Temporärer Katalysator
Nicht zu vergessen: Das Instrument IBA steht der normalen Stadtplanung immer nur für einen beschränkten Zeitraum als Katalysator zur Seite, kann sie aber in keiner Weise ersetzen (siehe Polemik von Ursula Baus auf Seite 64). In punkto sozialer Verantwortung im Stadtraum ist der temporäre Ansatz einer IBA grundsätzlich bloß eine Ergänzung. Es entstehen zwar vorbildliche Konzepte, sie betreffen aber immer nur einen Teil der Stadt.

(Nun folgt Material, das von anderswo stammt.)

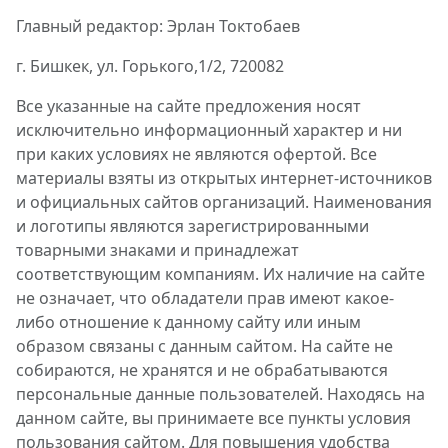
Главный редактор: Эрлан Токтобаев
г. Бишкек, ул. Горького,1/2, 720082
Все указанные на сайте предложения носят
исключительно информационный характер и ни
при каких условиях не являются офертой. Все
материалы взяты из открытых интернет-источников
и официальных сайтов организаций. Наименования
и логотипы являются зарегистрированными
товарными знаками и принадлежат
соответствующим компаниям. Их наличие на сайте
не означает, что обладатели прав имеют какое-
либо отношение к данному сайту или иным
образом связаны с данным сайтом. На сайте не
собираются, не хранятся и не обрабатываются
персональные данные пользователей. Находясь на
данном сайте, вы принимаете все пункты условия
пользования сайтом. Для повышения удобства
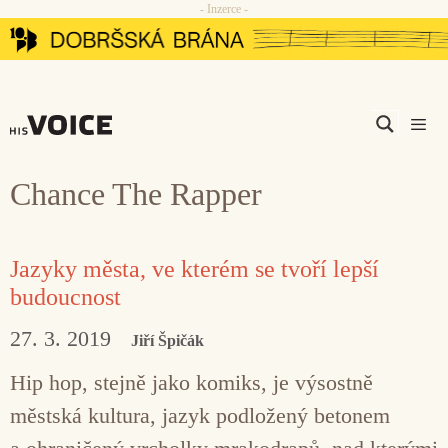
- Inzerce -
Přeskočit
na
obsah
Men
Chance The Rapper
Jazyky města, ve kterém se tvoří lepší
budoucnost
27. 3. 2019
Jiří Špičák
Hip hop, stejně jako komiks, je výsostně
městská kultura, jazyk podložený betonem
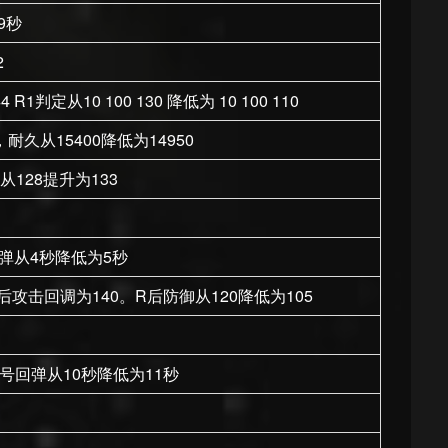
9秒
2
1判定从10 100 130 降低为 10 100 110
耐久从15400降低为14950
从128提升为133
回弹从4秒降低为5秒
 R后攻击回调为140。R后防御从120降低为105
 3号回弹从10秒降低为11秒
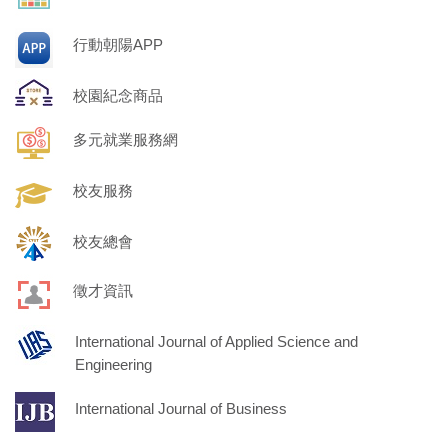
行動朝陽APP
校園紀念商品
多元就業服務網
校友服務
校友總會
徵才資訊
International Journal of Applied Science and
Engineering
International Journal of Business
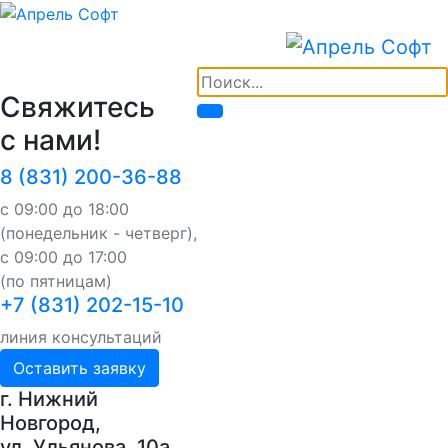
Свяжитесь
с нами!
8 (831) 200-36-88
с 09:00 до 18:00
(понедельник - четверг),
с 09:00 до 17:00
(по пятницам)
+7 (831) 202-15-10
линия консультаций
Оставить заявку
г. Нижний
Новгород,
ул. Ульянова, 10a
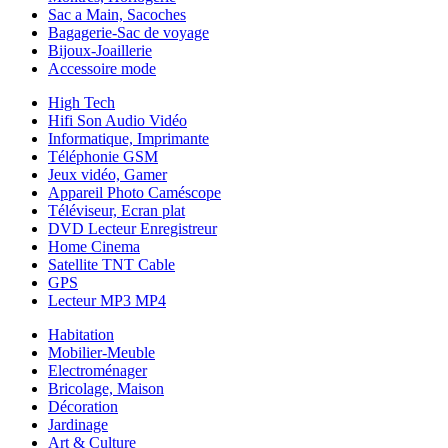
Sac a Main, Sacoches
Bagagerie-Sac de voyage
Bijoux-Joaillerie
Accessoire mode
High Tech
Hifi Son Audio Vidéo
Informatique, Imprimante
Téléphonie GSM
Jeux vidéo, Gamer
Appareil Photo Caméscope
Téléviseur, Ecran plat
DVD Lecteur Enregistreur
Home Cinema
Satellite TNT Cable
GPS
Lecteur MP3 MP4
Habitation
Mobilier-Meuble
Electroménager
Bricolage, Maison
Décoration
Jardinage
Art & Culture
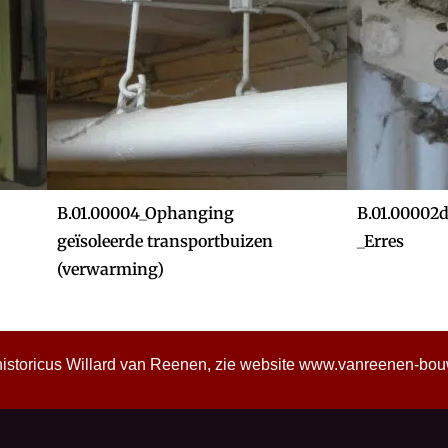
B.01.00004_Ophanging
B.01.00002
geïsoleerde transportbuizen
_Erres
(verwarming)
historicus Willard van Reenen, zie website
www.vanreenen-bouwh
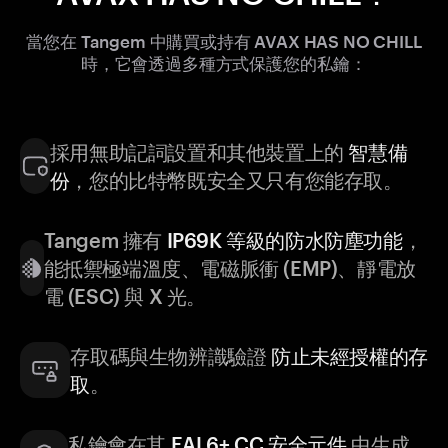
當您在 Tangem 中購買或持有 AVAX HAS NO CHILL
時，它會透過多種方式保護您的私鑰：
採用無助記詞設置和其他裝置上的
智慧備
份
，您的比特幣既安全又只有您能存取。
Tangem 擁有
IP69K 等級的防水防塵功能
，
能抵禦極端溫度、電磁脈衝 (EMP)、靜電放
電 (ESC) 與 X 光。
存取碼與生物辨識驗證
防止未經授權的存
取
。
私鑰會在其
EAL6+ CC 安全元件
中生成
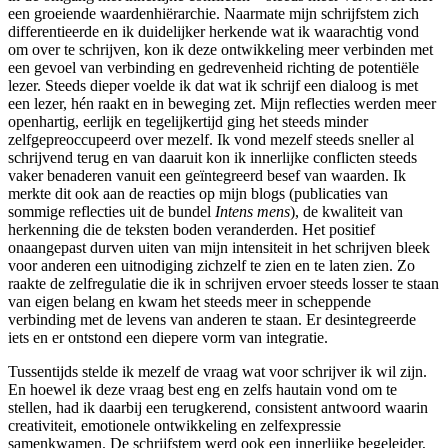
een groeiende waardenhiërarchie. Naarmate mijn schrijfstem zich
differentieerde en ik duidelijker herkende wat ik waarachtig vond
om over te schrijven, kon ik deze ontwikkeling meer verbinden met
een gevoel van verbinding en gedrevenheid richting de potentiële
lezer. Steeds dieper voelde ik dat wat ik schrijf een dialoog is met
een lezer, hén raakt en in beweging zet. Mijn reflecties werden meer
openhartig, eerlijk en tegelijkertijd ging het steeds minder
zelfgepreoccupeerd over mezelf. Ik vond mezelf steeds sneller al
schrijvend terug en van daaruit kon ik innerlijke conflicten steeds
vaker benaderen vanuit een geïntegreerd besef van waarden. Ik
merkte dit ook aan de reacties op mijn blogs (publicaties van
sommige reflecties uit de bundel
Intens mens
), de kwaliteit van
herkenning die de teksten boden veranderden. Het positief
onaangepast durven uiten van mijn intensiteit in het schrijven bleek
voor anderen een uitnodiging zichzelf te zien en te laten zien. Zo
raakte de zelfregulatie die ik in schrijven ervoer steeds losser te staan
van eigen belang en kwam het steeds meer in scheppende
verbinding met de levens van anderen te staan. Er desintegreerde
iets en er ontstond een diepere vorm van integratie.
Tussentijds stelde ik mezelf de vraag wat voor schrijver ik wil zijn.
En hoewel ik deze vraag best eng en zelfs hautain vond om te
stellen, had ik daarbij een terugkerend, consistent antwoord waarin
creativiteit, emotionele ontwikkeling en zelfexpressie
samenkwamen. De schrijfstem werd ook een innerlijke begeleider,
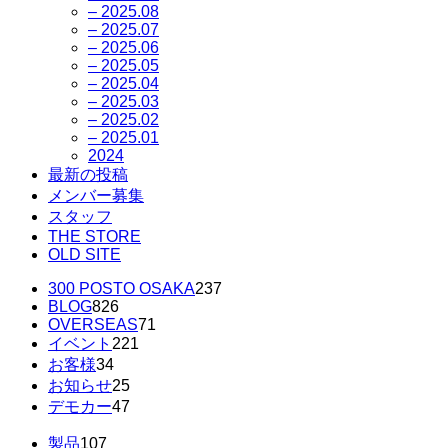
– 2025.08
– 2025.07
– 2025.06
– 2025.05
– 2025.04
– 2025.03
– 2025.02
– 2025.01
2024
最新の投稿
メンバー募集
スタッフ
THE STORE
OLD SITE
300 POSTO OSAKA
237
BLOG
826
OVERSEAS
71
イベント
221
お客様
34
お知らせ
25
デモカー
47
製品
107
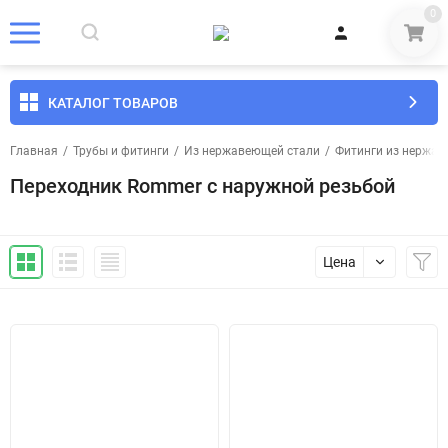
0
КАТАЛОГ ТОВАРОВ
Главная
/
Трубы и фитинги
/
Из нержавеющей стали
/
Фитинги из нержав
Переходник Rommer с наружной резьбой
Цена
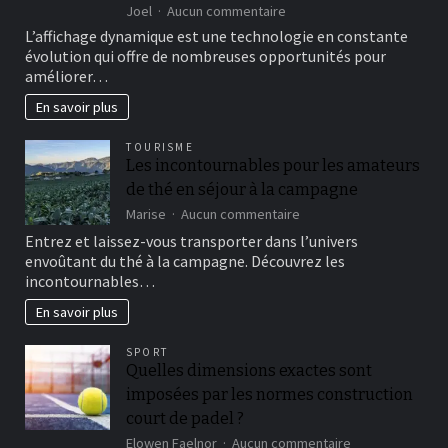
sur
Joel
Aucun commentaire
L’affichage
L’affichage dynamique est une technologie en constante
dynamique
évolution qui offre de nombreuses opportunités pour
:
améliorer…
une
solution
En savoir plus
de
marketing
TOURISME
innovante
Les incontournables pour les amateurs
pour
de thé en séjour à la campagne
votre
entreprise
sur
Marise
Aucun commentaire
Les
Entrez et laissez-vous transporter dans l’univers
incontournables
envoûtant du thé à la campagne. Découvrez les
pour
incontournables…
les
amateurs
En savoir plus
de
thé
SPORT
en
Quelles dimensions exactes sont
séjour
à
imposées par les normes construction
la
court de padel ?
campagne
sur
Elowen Faelnor
Aucun commentaire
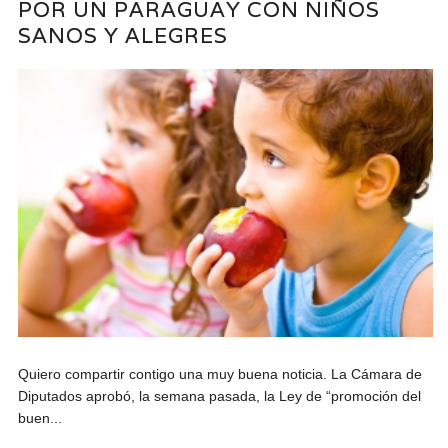
POR UN PARAGUAY CON NIÑOS
SANOS Y ALEGRES
Quiero compartir contigo una muy buena noticia. La Cámara de
Diputados aprobó, la semana pasada, la Ley de “promoción del
buen...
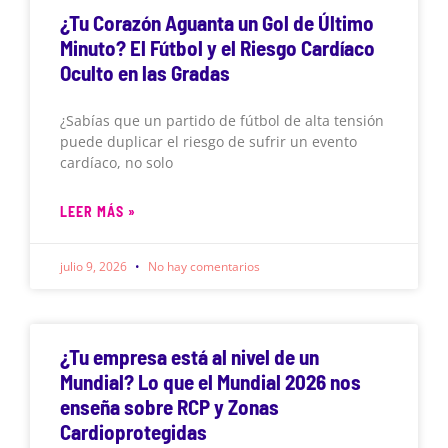
¿Tu Corazón Aguanta un Gol de Último
Minuto? El Fútbol y el Riesgo Cardíaco
Oculto en las Gradas
¿Sabías que un partido de fútbol de alta tensión
puede duplicar el riesgo de sufrir un evento
cardíaco, no solo
LEER MÁS »
julio 9, 2026
No hay comentarios
¿Tu empresa está al nivel de un
Mundial? Lo que el Mundial 2026 nos
enseña sobre RCP y Zonas
Cardioprotegidas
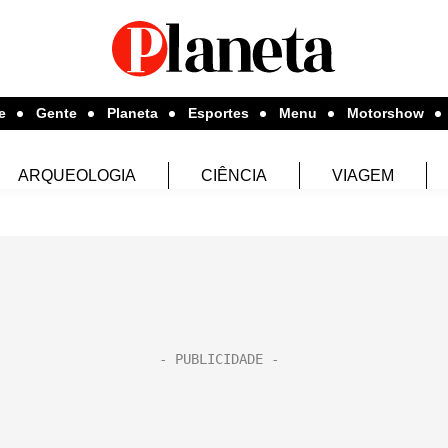
e
Gente
Planeta
Esportes
Menu
Motorshow
ARQUEOLOGIA
CIÊNCIA
VIAGEM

Das Instrument IBA kann keinesfalls eine konsistente städtische Sozialpolitik ersetzen, die die Fragen der Mieten, der Verteilung und Verbindung, mit langfristigen Perspektiven durchsetzt.
Eines wurde im Gespräch mit den IBA-Machern deutlich: Die thematische Geschlossenheit der alten IBAs wird es nicht mehr geben. Sie ist nicht mehr zeitgemäß. Das Bild der europäischen Stadt, das die IBA Berlin 87 noch wie ein fixes Idealmodell vor sich hertragen konnte, taugt heute nicht mehr für die stark divergierenden Probleme, mit denen die Metro-zonen in Basel, die kommunalen Verbände in Limburg oder die von ihrer Science City unter Druck gesetzte Stadt Heidelberg konfrontiert sind.
P.S.: Als wir dieses Heft Mitte März imprimierten, stand von Oswalt Mathias Ungers’ Schlüsselbau der IBA 87 am Berliner Lützowplatz gerade noch ein trauriger Rest mit drei quadratischen Fenstern. Ungers, so ist bekannt, war seinerzeit einen Tag lang als IBA-Direktor im Gespräch. Wie sich der Verfechter eines Inselurbanismus wohl zu den Themen und Projekten der neuen IBAs geäußert hätte?